Religion
- Affiliation: Theravada Buddhism

Location
- Location: Kyaukse, Mandalay Region
- Country: Myanmar
- Coordinates: 21°36′7.28″N 96°8′43.01″E﻿ / ﻿21.6020222°N 96.1452806°E

Architecture
- Founder: Alaungsithu or Swa Saw Ke
- Groundbreaking: 11th century or 14th century

Specifications
- Length: around 60 feet
- Width: around 60 feet

= Kyaukthittar Pagoda =

Buddhist temple in Kyaukse, Myanmar

Kyaukthittar Pagoda (ကျောက်သေတ္တာစေတီ; lit. 'The Stone Chest Pagoda') is a stone-based Buddhist stupa situated at an elevation of approximately 350 feet on the slope of Kyaukse Hill in Myanmar. The pagoda is constructed atop a large rock formation that resembles the famous Kyaiktiyo Pagoda. The stone has a circumference of about 60 feet. Its stone base and elevated position make it a notable religious and cultural site in the region.

==History==
The Kyaukse Yazawin (ကျောက်ဆည်မှတ်တမ်း) records that King Alaungsithu of the Pagan dynasty (r. 1113–1167) ordered the construction of the pagoda after a divine omen. During his royal tour, while paying homage to the Shwethalyaung Pagoda, he witnessed a miraculous sign—the sacred rays of Buddha relics paused and rested upon the legendary stone chest. Interpreting this as a divine message, the king declared, "At this sacred spot where the relics have manifested, I shall build a pagoda to honor my faith," and proceeded to erect the stupa directly atop the relic chest.

An alternative account suggests that the pagoda was constructed in the 14th century by King Swa Saw Ke (r. 1367–1400), a monarch of the Ava Kingdom. Initially, the stupa and the stone were white, but they were later gilded and are now venerated as a golden-hued stone. It is said that although the pagoda originally stood at 9 taung (approximately 4.5 meters) when first built, subsequent devotees and merit-seekers gradually renovated and expanded the structure to its current height of 13 taung (about 6.5 meters) over time.

The pagoda was damaged, and the casket pagoda tilted approximately 30 degrees following the powerful 2025 Myanmar earthquake. Due to the risk of the stone chest pagoda collapsing from the impact, the local government planned its demolition using dynamite and urgently notified nearby residents to evacuate the area to prevent any potential harm.

On April 15, 2025, Senior General Min Aung Hlaing, Prime Minister of Myanmar, visited the pagoda to inspect its condition. He issued directives to preserve the sacred site without resorting to demolition or the use of explosives, instead recommending structural reinforcement using poured concrete.

==Legend==
According to tradition, in ancient times, local villagers would visit the great stone chest during festivals and celebrations. They could borrow gold, silver, and jeweled ornaments stored inside the chest to wear during the festivities. After the events concluded, the treasures had to be returned and placed back into the stone chest. It is said that the people strictly honored this practice as a sacred vow (ကတိသစ္စာ), ensuring the treasures remained protected for future Buddha Maitreya. However, due to human greed, the local villagers failed to return the treasures, and as a result, the stone chest was forever locked.

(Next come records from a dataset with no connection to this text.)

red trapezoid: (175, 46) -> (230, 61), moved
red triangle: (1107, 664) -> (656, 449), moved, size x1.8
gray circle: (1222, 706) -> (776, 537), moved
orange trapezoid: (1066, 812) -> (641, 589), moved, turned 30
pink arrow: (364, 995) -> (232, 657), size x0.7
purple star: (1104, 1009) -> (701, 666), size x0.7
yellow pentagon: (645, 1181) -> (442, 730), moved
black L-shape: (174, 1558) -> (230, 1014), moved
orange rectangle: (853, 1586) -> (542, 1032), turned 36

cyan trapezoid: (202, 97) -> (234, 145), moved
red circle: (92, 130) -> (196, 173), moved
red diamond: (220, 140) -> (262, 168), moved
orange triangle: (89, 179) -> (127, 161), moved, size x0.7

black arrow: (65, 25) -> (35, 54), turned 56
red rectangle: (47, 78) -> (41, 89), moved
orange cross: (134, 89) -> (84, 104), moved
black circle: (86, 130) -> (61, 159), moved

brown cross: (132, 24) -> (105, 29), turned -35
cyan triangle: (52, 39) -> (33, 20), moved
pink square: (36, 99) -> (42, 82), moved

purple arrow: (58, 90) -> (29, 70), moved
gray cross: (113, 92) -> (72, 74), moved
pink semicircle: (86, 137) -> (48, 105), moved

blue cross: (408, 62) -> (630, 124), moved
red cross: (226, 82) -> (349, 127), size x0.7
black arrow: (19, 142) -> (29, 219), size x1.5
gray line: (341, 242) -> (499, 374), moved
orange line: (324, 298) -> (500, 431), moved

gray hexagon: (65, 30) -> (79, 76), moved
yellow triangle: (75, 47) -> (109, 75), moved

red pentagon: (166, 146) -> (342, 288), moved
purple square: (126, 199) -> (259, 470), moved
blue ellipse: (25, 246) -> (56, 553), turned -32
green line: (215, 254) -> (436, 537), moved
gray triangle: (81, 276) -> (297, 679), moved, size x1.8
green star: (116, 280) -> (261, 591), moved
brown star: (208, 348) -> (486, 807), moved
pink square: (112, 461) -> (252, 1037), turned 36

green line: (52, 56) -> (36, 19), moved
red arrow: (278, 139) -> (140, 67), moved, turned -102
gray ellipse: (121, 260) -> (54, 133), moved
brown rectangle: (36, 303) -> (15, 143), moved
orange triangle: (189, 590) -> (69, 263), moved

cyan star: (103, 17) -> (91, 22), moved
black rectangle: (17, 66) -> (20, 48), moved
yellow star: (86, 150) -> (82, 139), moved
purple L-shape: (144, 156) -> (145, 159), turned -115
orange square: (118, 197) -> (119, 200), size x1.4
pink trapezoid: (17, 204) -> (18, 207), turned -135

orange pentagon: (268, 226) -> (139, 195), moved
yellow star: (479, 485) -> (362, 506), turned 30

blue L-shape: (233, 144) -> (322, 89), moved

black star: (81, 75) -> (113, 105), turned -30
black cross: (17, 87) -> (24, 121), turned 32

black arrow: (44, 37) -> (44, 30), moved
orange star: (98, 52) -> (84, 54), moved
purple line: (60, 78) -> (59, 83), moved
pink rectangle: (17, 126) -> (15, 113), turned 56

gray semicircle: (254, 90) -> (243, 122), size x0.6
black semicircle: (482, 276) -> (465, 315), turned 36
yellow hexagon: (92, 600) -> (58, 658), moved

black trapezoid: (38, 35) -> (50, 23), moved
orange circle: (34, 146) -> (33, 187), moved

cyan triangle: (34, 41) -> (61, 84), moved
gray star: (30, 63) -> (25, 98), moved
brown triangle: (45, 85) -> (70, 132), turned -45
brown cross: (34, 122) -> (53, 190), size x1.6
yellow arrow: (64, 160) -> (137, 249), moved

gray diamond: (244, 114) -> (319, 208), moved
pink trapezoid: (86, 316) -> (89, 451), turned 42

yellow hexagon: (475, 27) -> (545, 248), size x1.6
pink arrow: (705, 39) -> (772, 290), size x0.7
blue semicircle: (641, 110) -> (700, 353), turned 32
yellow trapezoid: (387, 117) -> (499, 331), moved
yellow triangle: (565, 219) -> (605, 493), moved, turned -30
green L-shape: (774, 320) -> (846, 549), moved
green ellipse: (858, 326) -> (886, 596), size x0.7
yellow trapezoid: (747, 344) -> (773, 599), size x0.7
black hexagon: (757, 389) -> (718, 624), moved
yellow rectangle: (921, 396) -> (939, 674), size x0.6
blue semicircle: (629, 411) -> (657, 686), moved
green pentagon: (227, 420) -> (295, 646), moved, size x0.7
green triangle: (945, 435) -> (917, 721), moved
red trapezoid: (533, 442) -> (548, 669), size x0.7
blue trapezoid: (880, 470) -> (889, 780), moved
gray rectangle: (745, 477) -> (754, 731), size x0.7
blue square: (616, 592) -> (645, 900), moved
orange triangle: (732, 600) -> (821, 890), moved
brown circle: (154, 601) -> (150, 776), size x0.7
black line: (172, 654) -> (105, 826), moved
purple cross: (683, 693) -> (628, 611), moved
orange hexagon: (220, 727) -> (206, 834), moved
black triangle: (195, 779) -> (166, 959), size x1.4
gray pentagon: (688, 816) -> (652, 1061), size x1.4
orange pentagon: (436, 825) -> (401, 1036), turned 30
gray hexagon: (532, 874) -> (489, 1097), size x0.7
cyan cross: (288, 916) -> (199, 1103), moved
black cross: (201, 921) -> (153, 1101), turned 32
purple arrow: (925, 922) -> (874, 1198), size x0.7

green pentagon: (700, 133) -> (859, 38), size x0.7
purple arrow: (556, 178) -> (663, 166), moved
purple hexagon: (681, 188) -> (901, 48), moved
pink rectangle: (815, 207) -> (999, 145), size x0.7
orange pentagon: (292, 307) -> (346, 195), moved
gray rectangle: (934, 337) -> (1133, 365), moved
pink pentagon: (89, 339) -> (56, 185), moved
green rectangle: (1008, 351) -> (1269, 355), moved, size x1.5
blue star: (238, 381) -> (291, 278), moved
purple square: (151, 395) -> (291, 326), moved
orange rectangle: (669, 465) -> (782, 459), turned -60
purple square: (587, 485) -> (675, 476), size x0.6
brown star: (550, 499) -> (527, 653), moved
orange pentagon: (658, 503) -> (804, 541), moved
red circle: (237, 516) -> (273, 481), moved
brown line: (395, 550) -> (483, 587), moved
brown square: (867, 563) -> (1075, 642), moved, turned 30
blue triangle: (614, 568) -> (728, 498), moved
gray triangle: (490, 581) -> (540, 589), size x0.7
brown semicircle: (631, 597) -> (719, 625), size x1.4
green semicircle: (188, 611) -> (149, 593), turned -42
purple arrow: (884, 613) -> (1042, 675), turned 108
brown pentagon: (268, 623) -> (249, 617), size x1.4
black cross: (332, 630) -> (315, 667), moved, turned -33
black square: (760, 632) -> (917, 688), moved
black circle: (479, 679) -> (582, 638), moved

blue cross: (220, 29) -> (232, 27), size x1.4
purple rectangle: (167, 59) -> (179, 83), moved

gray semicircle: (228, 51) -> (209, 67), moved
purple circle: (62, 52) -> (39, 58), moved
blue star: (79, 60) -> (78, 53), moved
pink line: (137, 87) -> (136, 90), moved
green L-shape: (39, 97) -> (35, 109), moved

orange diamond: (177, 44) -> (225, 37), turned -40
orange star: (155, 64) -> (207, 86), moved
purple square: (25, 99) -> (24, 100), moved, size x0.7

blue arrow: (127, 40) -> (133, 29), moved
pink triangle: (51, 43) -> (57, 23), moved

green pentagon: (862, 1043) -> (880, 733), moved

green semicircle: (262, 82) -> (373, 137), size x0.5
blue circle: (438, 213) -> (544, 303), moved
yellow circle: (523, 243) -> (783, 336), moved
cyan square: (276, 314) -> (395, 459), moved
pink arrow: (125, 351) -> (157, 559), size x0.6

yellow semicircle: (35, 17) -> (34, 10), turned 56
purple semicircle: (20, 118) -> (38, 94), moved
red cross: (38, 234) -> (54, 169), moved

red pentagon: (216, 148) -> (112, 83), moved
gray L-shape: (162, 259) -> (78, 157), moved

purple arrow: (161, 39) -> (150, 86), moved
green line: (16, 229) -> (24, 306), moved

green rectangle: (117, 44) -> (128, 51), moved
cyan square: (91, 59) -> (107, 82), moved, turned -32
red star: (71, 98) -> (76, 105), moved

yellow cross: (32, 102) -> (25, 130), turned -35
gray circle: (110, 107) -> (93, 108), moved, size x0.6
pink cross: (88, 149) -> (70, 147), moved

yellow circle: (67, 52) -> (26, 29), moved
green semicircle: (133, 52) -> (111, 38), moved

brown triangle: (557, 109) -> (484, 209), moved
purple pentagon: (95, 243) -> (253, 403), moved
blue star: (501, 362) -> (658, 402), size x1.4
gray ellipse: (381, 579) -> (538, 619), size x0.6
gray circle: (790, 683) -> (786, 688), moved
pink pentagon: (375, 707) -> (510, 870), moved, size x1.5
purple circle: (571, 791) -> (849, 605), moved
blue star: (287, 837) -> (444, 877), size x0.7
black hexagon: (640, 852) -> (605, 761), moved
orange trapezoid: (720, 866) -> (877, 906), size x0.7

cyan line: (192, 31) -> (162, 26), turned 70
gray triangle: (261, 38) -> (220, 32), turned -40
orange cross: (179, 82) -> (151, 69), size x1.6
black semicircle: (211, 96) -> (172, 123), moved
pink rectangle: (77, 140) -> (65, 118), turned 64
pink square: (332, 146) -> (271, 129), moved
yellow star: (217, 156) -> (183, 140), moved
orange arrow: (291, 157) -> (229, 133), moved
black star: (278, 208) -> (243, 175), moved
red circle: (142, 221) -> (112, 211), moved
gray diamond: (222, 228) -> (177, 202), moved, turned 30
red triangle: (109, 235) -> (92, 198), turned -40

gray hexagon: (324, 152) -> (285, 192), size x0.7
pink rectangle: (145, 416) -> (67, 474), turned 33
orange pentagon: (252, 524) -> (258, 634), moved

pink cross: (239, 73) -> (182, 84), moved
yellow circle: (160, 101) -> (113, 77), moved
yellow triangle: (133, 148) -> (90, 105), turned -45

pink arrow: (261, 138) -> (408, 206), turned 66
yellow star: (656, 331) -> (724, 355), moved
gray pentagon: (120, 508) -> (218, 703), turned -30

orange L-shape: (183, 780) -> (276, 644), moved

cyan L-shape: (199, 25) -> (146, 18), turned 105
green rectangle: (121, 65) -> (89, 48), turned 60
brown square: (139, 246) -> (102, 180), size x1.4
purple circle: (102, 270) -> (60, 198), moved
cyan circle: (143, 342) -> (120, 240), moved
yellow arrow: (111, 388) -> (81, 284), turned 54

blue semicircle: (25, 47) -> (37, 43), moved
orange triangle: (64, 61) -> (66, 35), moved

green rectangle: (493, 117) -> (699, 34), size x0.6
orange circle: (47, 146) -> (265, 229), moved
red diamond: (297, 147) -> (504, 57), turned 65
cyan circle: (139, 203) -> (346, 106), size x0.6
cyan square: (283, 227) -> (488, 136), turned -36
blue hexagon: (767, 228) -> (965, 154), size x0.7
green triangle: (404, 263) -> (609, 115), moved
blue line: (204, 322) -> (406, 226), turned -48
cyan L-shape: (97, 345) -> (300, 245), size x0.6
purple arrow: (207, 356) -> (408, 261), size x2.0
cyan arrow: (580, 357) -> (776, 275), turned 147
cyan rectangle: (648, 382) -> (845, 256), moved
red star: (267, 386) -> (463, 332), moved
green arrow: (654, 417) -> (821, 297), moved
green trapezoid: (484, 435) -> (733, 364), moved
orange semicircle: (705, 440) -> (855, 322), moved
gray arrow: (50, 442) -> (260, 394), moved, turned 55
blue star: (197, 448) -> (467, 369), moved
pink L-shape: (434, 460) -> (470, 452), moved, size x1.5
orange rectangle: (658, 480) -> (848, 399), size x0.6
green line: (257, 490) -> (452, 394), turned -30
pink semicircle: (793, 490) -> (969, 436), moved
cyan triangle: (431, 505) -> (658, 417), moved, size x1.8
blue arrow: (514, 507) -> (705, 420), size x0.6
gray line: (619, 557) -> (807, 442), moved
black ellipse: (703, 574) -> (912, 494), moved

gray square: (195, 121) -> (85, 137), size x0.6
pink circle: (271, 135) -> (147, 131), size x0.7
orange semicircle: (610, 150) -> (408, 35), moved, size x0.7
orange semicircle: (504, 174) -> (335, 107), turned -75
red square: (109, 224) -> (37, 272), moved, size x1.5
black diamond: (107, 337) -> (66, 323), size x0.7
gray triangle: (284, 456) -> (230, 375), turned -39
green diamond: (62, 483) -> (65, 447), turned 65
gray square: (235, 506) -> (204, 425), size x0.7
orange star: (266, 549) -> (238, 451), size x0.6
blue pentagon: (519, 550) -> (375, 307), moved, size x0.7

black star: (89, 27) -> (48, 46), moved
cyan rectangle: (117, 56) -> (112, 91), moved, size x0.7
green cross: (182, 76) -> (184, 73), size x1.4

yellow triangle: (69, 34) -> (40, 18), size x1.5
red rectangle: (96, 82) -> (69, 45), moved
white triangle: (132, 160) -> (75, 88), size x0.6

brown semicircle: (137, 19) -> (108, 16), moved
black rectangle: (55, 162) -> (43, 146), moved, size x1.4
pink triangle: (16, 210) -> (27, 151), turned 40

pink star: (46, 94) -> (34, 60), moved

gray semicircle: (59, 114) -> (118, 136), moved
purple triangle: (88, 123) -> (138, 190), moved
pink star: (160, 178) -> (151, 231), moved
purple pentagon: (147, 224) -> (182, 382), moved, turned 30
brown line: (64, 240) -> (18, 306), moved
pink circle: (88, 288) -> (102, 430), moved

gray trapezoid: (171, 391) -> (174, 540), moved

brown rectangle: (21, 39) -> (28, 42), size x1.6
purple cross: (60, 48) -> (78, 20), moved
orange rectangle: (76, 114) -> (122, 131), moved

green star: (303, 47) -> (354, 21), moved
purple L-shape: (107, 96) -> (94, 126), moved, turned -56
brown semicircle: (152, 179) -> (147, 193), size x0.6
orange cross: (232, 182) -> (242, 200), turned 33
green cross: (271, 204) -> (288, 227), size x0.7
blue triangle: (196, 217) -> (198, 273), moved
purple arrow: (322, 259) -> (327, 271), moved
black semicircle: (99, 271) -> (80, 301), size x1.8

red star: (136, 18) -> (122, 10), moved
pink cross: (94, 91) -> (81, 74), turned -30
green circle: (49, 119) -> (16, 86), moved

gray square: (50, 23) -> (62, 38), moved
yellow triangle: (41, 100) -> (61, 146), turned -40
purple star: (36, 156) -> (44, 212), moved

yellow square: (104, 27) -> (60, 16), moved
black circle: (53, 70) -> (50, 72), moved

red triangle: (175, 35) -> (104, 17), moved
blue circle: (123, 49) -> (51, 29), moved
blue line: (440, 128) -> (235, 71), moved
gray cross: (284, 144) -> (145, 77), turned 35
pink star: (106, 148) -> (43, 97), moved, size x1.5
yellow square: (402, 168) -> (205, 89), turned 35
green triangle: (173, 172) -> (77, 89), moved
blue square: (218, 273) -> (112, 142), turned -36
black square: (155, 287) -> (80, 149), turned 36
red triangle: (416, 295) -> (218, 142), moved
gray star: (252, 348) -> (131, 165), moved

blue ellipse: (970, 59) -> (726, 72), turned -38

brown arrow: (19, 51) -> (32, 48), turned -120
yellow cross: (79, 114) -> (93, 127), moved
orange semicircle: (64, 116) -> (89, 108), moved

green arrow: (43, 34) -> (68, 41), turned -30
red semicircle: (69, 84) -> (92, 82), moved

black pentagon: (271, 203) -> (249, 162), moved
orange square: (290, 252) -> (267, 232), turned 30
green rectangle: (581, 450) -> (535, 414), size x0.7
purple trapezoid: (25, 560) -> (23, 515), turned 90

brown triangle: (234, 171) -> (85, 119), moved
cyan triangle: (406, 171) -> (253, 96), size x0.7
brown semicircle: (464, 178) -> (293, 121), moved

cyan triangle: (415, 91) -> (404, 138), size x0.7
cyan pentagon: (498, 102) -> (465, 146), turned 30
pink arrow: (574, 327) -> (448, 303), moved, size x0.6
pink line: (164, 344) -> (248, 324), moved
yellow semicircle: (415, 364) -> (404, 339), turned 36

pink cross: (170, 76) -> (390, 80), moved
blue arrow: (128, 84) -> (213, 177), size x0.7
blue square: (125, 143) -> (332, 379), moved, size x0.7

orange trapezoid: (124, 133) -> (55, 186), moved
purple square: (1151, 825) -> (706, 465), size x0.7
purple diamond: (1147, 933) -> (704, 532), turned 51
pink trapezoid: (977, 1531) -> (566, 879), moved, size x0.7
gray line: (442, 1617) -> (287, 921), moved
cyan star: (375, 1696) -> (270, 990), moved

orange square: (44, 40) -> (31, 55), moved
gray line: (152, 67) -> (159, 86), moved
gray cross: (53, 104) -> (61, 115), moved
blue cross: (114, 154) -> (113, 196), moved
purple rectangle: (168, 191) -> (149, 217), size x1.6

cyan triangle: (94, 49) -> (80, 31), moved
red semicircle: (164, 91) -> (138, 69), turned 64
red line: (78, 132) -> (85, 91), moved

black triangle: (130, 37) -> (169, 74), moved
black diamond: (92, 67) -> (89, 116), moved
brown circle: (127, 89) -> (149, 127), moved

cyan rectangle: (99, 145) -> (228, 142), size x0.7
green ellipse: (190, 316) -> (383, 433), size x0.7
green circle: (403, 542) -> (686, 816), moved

According to local folklore, there was a time when the great stone chest stood slightly open. A young herdboy, upon glimpsing the gold, silver, and jeweled treasures inside, was overcome with greed and attempted to steal them. Miraculously, the stone chest slammed shut on its own, severing the boy’s hand and thwarting the theft.

==Story from Manusari novel==
Min Thein Kha's celebrated novel Manusari (မနုစာရီ) draws from the legends surrounding Kyaukthittar Pagoda. The story centers on Manusari, a sage and legal scholar who is eventually appointed as the chief judge of the Thettha Kingdom (believed to correspond to present-day Pandaung or Minbu).

She falls in love with Atida, the crown prince, which sparks the jealousy of his consort, Batda Kalaya. Batda Kalaya makes several attempts to discredit Manusari but fails. Eventually, she abandons her rivalry and becomes one of Manusari's students. However, during a war campaign led by Prince Atida, Batda Kalaya seizes the opportunity to accuse Manusari of being a witch, convincing King Thakayit to order her arrest.

Following the arrest, Batda Kalaya assumes the role of chief judge and presides over Manusari's trial. In a display of jealousy and injustice, she sentences Manusari to have her right hand severed and orders her imprisonment. In an attempt to destroy the severed hand, Batda Kalaya casts it into a furnace, but the act causes a massive explosion that engulfs the kingdom in flames.

When Prince Atida returns from battle, he finds the kingdom in ruins and discovers Manusari's severed hand. He preserves it along with his treasures in a great stone chest and ultimately takes his own life. The novel later identifies the location of the stone chest as Kyaukse. It is believed by locals that Manusari remains at Kyaukthittar Pagoda, guarding it to this day.